Pour évaluer la qualité d’un médecin, il faut qu’il existe, il faut qu’il soit vivant !

Vous voulez des installations : commencez par payer convenablement les médecins, pas par des subventions, pas par des aides contractuelles, simplement par le respect de ce qu’ils valent !

Du respect pour ce que sont ces femmes et ces hommes médecins qui ont fait le choix du secteur libéral, un secteur et une vie que les membres des ministères et autres tutelles ou associations grassement subventionnées ne savent pas, ne connaissent pas puisqu’en en majorité issus de l’ENA, de la fonction d’état, ou du salariat. 
Parler de recommandations, d’indicateurs de qualité, sonne comme une totale méconnaissance de l’urgence.
Si un malade est en détresse je ne vais pas le faire patienter encore et encore le temps que des experts évaluent la qualité des soins qui lui sont portés, édictent des recommandations, et mesurent leurs applications.
Pour évaluer la qualité d’un médecin, il faut qu’il existe, il faut qu’il soit vivant ! 

La France du 21è siècle ne peut se satisfaire d’un modèle sanitaire basé sur le siècle précédent.

Il y aura 25 % de médecins généralistes en moins dans les années à venir, quasi pas d’installation à Paris ces dernières années. Evaluez Madame, prenez votre temps, « recommandez », « mesurez ». Permettez-moi un conseil, pensez à ajouter deux cases à vos abaques, l’indice de colère et le seuil de rupture vous allez performer !
Mme le ministre, il est temps de passer de l’adaptation à la construction, seule une réforme systémique structurelle et profonde de notre système de santé permettra d’agir contre les déserts médicaux, la France du 21è siècle ne peut se satisfaire d’un modèle sanitaire basé sur le siècle précédent.
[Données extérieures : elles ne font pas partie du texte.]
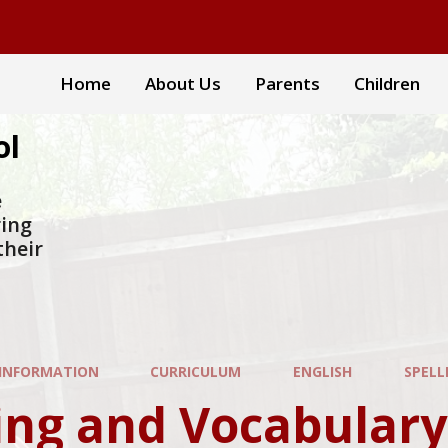
Home
About Us
Parents
Children
ol
e
ring
their
 INFORMATION
CURRICULUM
ENGLISH
SPELLI
ng and Vocabulary Pro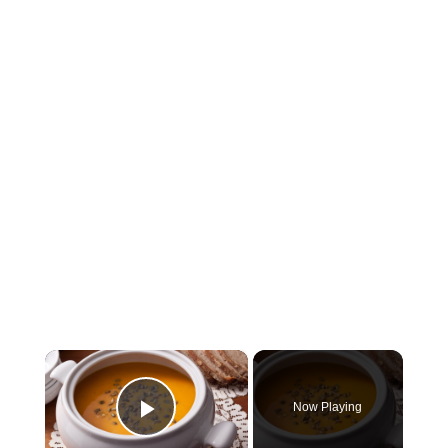
×
Now Playing
Play Video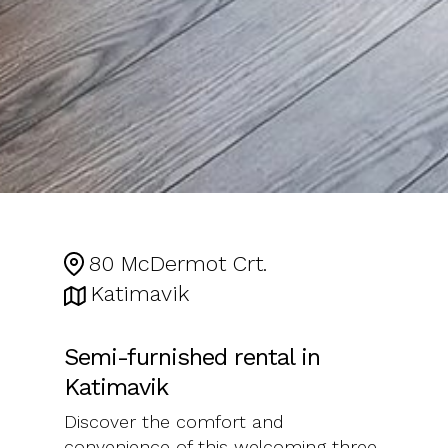
80 McDermot Crt.
Katimavik
Semi-furnished rental in
Katimavik
Discover the comfort and
convenience of this welcoming three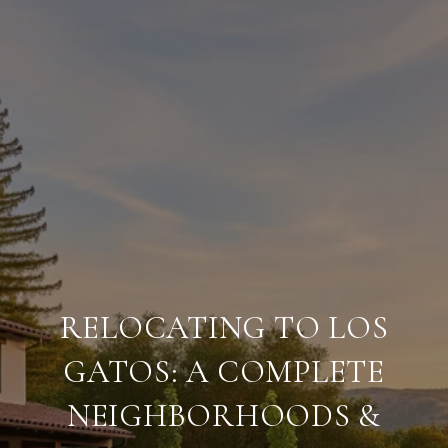
RELOCATING TO LOS
GATOS: A COMPLETE
NEIGHBORHOODS &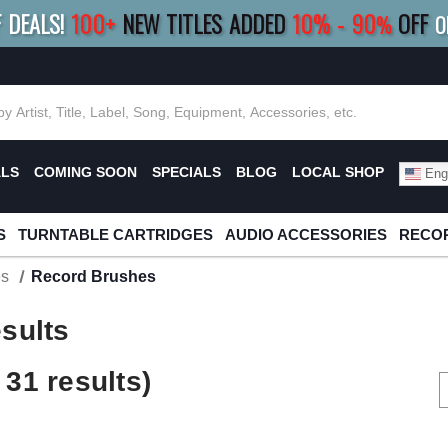
F DEALS!
100+
NEW TITLES ADDED
10
%
- 90
OFF
%
O
E 10%
|
BUY 8+
TITLES
SAVE 15%
|
FRE
ALS
COMING SOON
SPECIALS
BLOG
LOCAL SHOP
Engl
S
TURNTABLE CARTRIDGES
AUDIO ACCESSORIES
RECOR
es
Record Brushes
sults
31 results)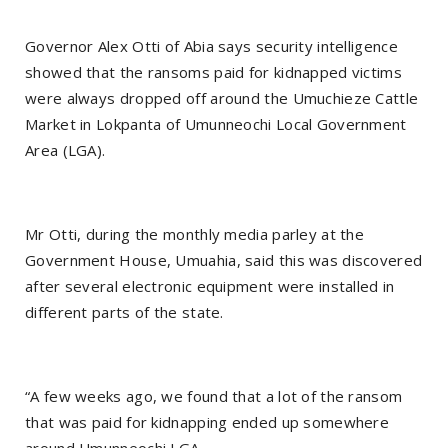
Governor Alex Otti of Abia says security intelligence
showed that the ransoms paid for kidnapped victims
were always dropped off around the Umuchieze Cattle
Market in Lokpanta of Umunneochi Local Government
Area (LGA).
Mr Otti, during the monthly media parley at the
Government House, Umuahia, said this was discovered
after several electronic equipment were installed in
different parts of the state.
“A few weeks ago, we found that a lot of the ransom
that was paid for kidnapping ended up somewhere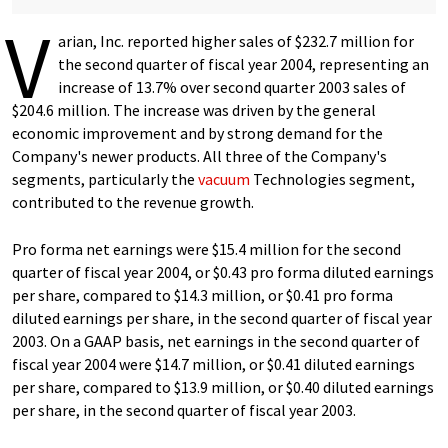
V
arian, Inc. reported higher sales of $232.7 million for
the second quarter of fiscal year 2004, representing an
increase of 13.7% over second quarter 2003 sales of
$204.6 million. The increase was driven by the general
economic improvement and by strong demand for the
Company's newer products. All three of the Company's
segments, particularly the
vacuum
Technologies segment,
contributed to the revenue growth.
Pro forma net earnings were $15.4 million for the second
quarter of fiscal year 2004, or $0.43 pro forma diluted earnings
per share, compared to $14.3 million, or $0.41 pro forma
diluted earnings per share, in the second quarter of fiscal year
2003. On a GAAP basis, net earnings in the second quarter of
fiscal year 2004 were $14.7 million, or $0.41 diluted earnings
per share, compared to $13.9 million, or $0.40 diluted earnings
per share, in the second quarter of fiscal year 2003.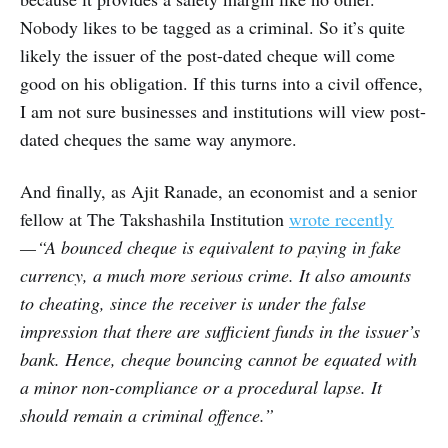
Nobody likes to be tagged as a criminal. So it’s quite
likely the issuer of the post-dated cheque will come
good on his obligation. If this turns into a civil offence,
I am not sure businesses and institutions will view post-
dated cheques the same way anymore.
And finally, as Ajit Ranade, an economist and a senior
fellow at The Takshashila Institution
wrote recently
— “A bounced cheque is equivalent to paying in fake
currency, a much more serious crime. It also amounts
to cheating, since the receiver is under the false
impression that there are sufficient funds in the issuer’s
bank. Hence, cheque bouncing cannot be equated with
a minor non-compliance or a procedural lapse. It
should remain a criminal offence.”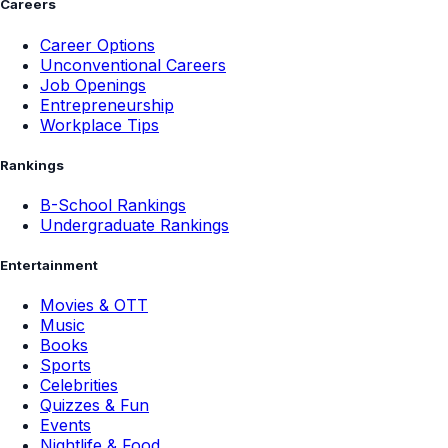
Careers
Career Options
Unconventional Careers
Job Openings
Entrepreneurship
Workplace Tips
Rankings
B-School Rankings
Undergraduate Rankings
Entertainment
Movies & OTT
Music
Books
Sports
Celebrities
Quizzes & Fun
Events
Nightlife & Food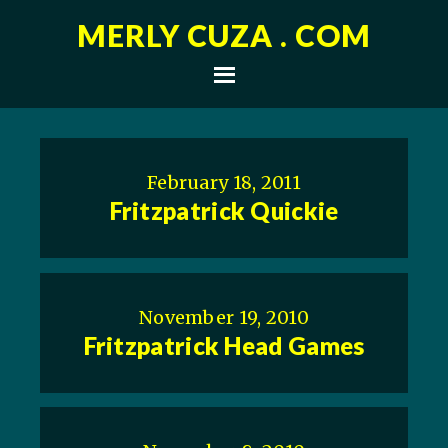
MERLY CUZA . COM
February 18, 2011
Fritzpatrick Quickie
November 19, 2010
Fritzpatrick Head Games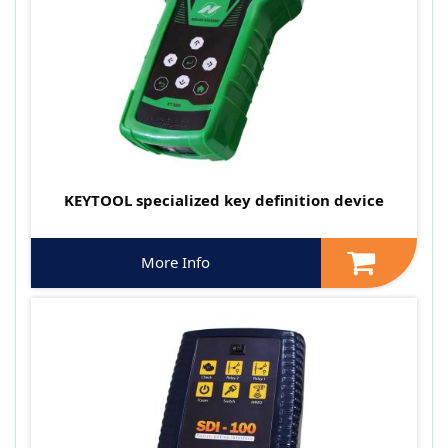
KEYTOOL specialized key definition device
More Info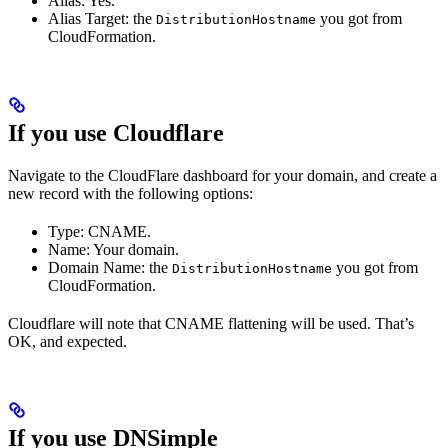
Alias: Yes.
Alias Target: the
you got from
DistributionHostname
CloudFormation.
If you use Cloudflare
Navigate to the CloudFlare dashboard for your domain, and create a
new record with the following options:
Type: CNAME.
Name: Your domain.
Domain Name: the
you got from
DistributionHostname
CloudFormation.
Cloudflare will note that CNAME flattening will be used. That’s
OK, and expected.
If you use DNSimple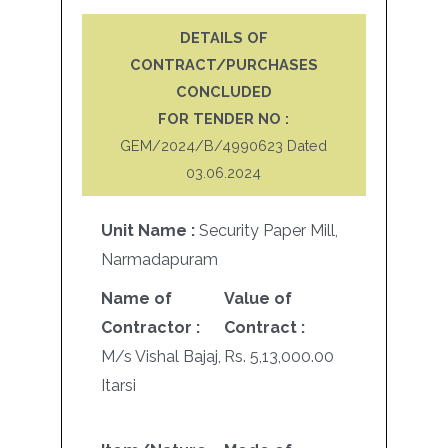
DETAILS OF
CONTRACT/PURCHASES
CONCLUDED
FOR TENDER NO :
GEM/2024/B/4990623 Dated
03.06.2024
Unit Name :
Security Paper Mill,
Narmadapuram
Name of
Value of
Contractor :
Contract :
M/s Vishal Bajaj,
Rs. 5,13,000.00
Itarsi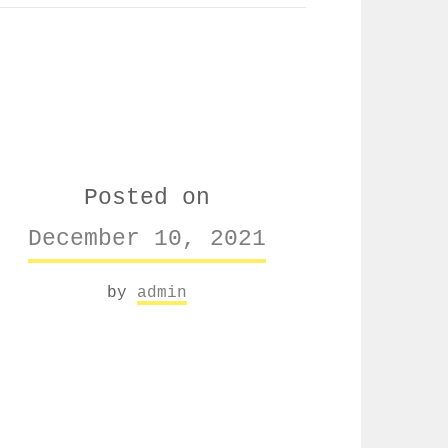
Posted on
December 10, 2021
by
admin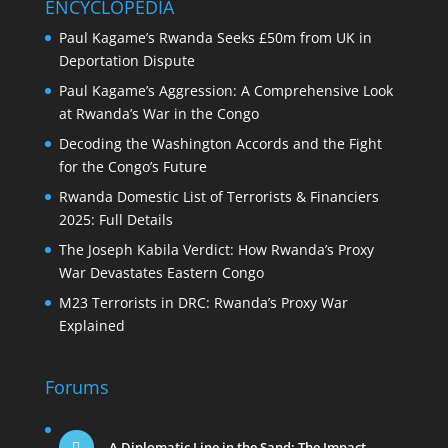
ENCYCLOPEDIA
Paul Kagame’s Rwanda Seeks £50m from UK in
Deportation Dispute
Paul Kagame’s Aggression: A Comprehensive Look
at Rwanda’s War in the Congo
Decoding the Washington Accords and the Fight
for the Congo’s Future
Rwanda Domestic List of Terrorists & Financiers
2025: Full Details
The Joseph Kabila Verdict: How Rwanda’s Proxy
War Devastates Eastern Congo
M23 Terrorists in DRC: Rwanda’s Proxy War
Explained
Forums
A Diplomatic Line in the Sand: The Impact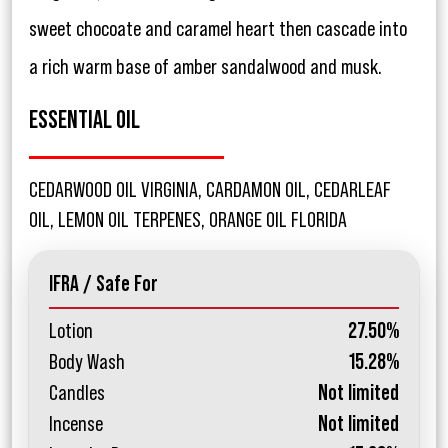
sweet chocoate and caramel heart then cascade into
a rich warm base of amber sandalwood and musk.
ESSENTIAL OIL
CEDARWOOD OIL VIRGINIA, CARDAMON OIL, CEDARLEAF
OIL, LEMON OIL TERPENES, ORANGE OIL FLORIDA
IFRA / Safe For
Lotion
27.50%
Body Wash
15.28%
Candles
Not limited
Incense
Not limited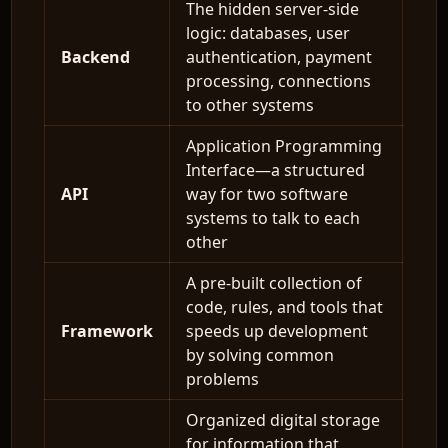
The hidden server-side
logic: databases, user
Backend
authentication, payment
processing, connections
to other systems
Application Programming
Interface—a structured
API
way for two software
systems to talk to each
other
A pre-built collection of
code, rules, and tools that
Framework
speeds up development
by solving common
problems
Organized digital storage
for information that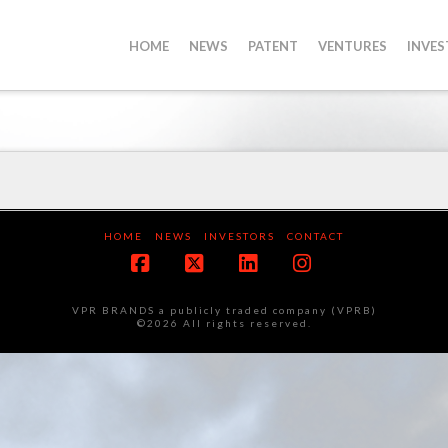
HOME
NEWS
PATENT
VENTURES
INVE
HOME
NEWS
INVESTORS
CONTACT
Facebook
X
LinkedIn
Instagram
VPR BRANDS a publicly traded company (VPRB)
©2026 All rights reserved.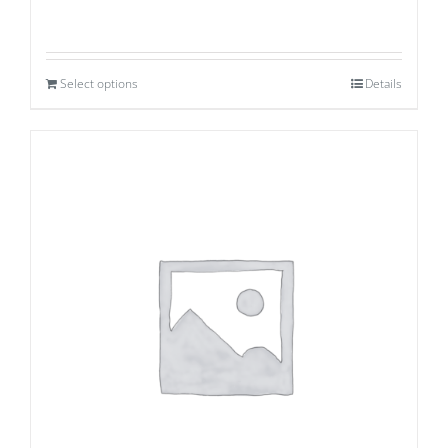
Select options
Details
Recevez, Mme le ministre, l’assurance de ma très haute considération.

Dr Jérôme Marty
Président UFML Syndicat. « 

1 commentaire sur “« Ca vaut combien un médecin ? » (Lettre de l’UFML à Agnès Buzyn)”

  1. Ce courrier est valable pour certains médecins qui se déplacent, qui suivent vraiment leurs patients, mais excusez-moi, ce sont bien souvent les « petites mains », les infirmières, qui travaillent dans l’ombre et pour 3.15€ de l’acte infirmier et 2.50€ du déplacement, dont on pourrait s’inquiéter de revaloriser la situation à tous les niveaux. Franchement, ce sont elles qui sont au plus près des patients, et qui courent toute la journée pour soigner, rassurer, récupérer les ordonnances non faites ou mal faites, qui appellent les laboratoires pour connaître les résultats d’analyse, qu’elles transmettent aux médecins. Qui suivent les traitements et protocoles, dont elles signalent les problèmes aux médecins et aux pharmacies. Se pose-t-on la question de ce qui se passerait si les infirmières se mettaient en grève, seulement une journée. Certaines personnes seraient en danger de mort…
    Et pourtant comme on fait peu de cas de leur métier et de leur rémunération !!!!